Panel Backs Marketing of New Drug to Treat MS : Medicine: FDA approval is expected to follow. Beta-interferon could be available to those with the disabling disease by summer.

A Food and Drug Administration advisory board Friday recommended marketing approval for beta-interferon for the treatment of multiple sclerosis, a disabling disorder that affects as many 350,000 Americans.

“This is a big step because there is no other drug that is effective in treating the disease,” said Abe Eastwood, director of research and grants programs for the National Multiple Sclerosis Society. “If you have something that will improve the quality of life for this many people, you have to be very enthusiastic.”

The drug, trade-named Betaseron, could be available to patients early this summer, according to the FDA and the drug’s distributor, Berlex Laboratories of Richmond, Calif. Betaseron must still be formally approved by the FDA, but the agency usually follows the recommendations of its advisory committee, which met in Rockville, Md.
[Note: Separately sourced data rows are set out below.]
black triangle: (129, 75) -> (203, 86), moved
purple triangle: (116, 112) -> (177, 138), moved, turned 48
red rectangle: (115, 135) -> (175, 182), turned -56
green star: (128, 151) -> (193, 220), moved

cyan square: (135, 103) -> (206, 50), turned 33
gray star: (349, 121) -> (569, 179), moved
The approval marked the second day in a row that the panel approved a new drug for a previously untreatable condition. On Thursday, it recommended approval of the first drug that can retard the progression of Alzheimer’s disease.
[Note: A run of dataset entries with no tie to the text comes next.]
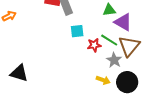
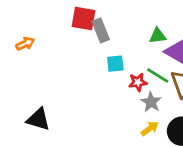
gray star: (114, 60) -> (151, 102), moved
yellow arrow: (103, 80) -> (150, 129), turned -56

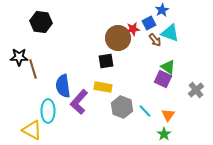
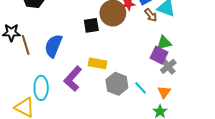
black square: (106, 61) -> (91, 25), moved
green triangle: (168, 67) -> (164, 43), turned -49
blue semicircle: (63, 86) -> (53, 46), moved, turned 30
gray cross: (196, 90) -> (168, 66), moved

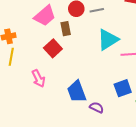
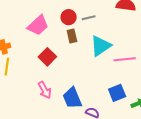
brown rectangle: (66, 29) -> (72, 36), moved
pink arrow: (38, 78) -> (45, 90), moved

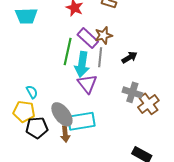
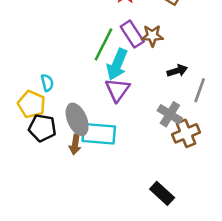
gray line: (100, 57) -> (200, 90), moved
Several researchers presented unpublished evidence to the panel indicating that MS patients treated with beta-interferon suffer fewer flare-ups of the disease and that the attacks that do occur are less severe. The evidence also suggested, but did not prove, that the drug delayed the progression of the disease.

“I thought there was at least enough . . . evidence for the drug to be used for multiple sclerosis,” said Dr. Sid Gilman, a panel member who is a neurologist at the University of Michigan at Ann Arbor.

But the recommendation was not unanimous. Two of the panel’s nine members voted against approval.

“I felt there was insufficient evidence to meet the standards that the committee has applied to other drugs,” said one of the dissidents, Dr. Nancy Tempkin, a neurologist at the University of Washington.

Beta-interferon is the first drug designed to impede progression of the disease. Physicians now use steroids to decrease the duration of MS flare-ups and other drugs to ameliorate some symptoms of the disease, “but there is no other drug that is effective all during the course of the disease,” Eastwood said.

Multiple sclerosis is a progressive, often disabling disease of the central nervous produced when , for reasons still unknown, the body’s immune system attacks the protective myelin sheaths surrounding nerve fibers. The process is much like scraping the insulation off an electrical wire, short-circuiting the transmission of nerve impulses that control muscle activity.

MS patients can suffer loss of balance and muscle coordination, blurred vision and slurred speech, difficulties in walking and even paralysis in severe cases. MS affects twice as many women as men, and two-thirds of all cases develop when the victim is between the ages of 20 and 40.

The new drug was tested in a subgroup of patients with so-called exacerbating-remitting MS. This condition , which accounts for about 30% of all MS patients symptoms subside totally or partially after a flare-up. The flare-ups are followed by periods of stability that can last months or years. In the more common form of the disease, the symptoms gradually worsen.

Beta-interferon, produced by Chiron Corp. of Emeryville, Calif., is a genetically engineered form of a naturally occurring immune protein. Scientists speculate that it blocks the activity of white blood cells that attack myelin.

The new study involved 338 MS patients in the United States and Canada. One-third injected themselves with high doses of beta-interferon every other day for two years, one-third injected lower doses and the remaining third injected a placebo.

According to Dr. Kenneth Johnson, a neurologist at the University of Maryland, patients receiving the highest doses of beta-interferon had 35% fewer flare-ups and 50% fewer severe flare-ups than those on placebos. The average time between flare-ups rose from 153 days for those on placebos to 295 days for those receiving the high doses. Those who received the drug also had less need for hospitalization and for steroids to treat relapses, he said.

Dr. Donald Paty, a neurologist at the University of British Columbia, used magnetic resonance imaging to study brain lesions in the patients. He told the panel that the lesions in 48% of those who took the drug were smaller at the end of the trial, compared with only 23% in those who received placebo.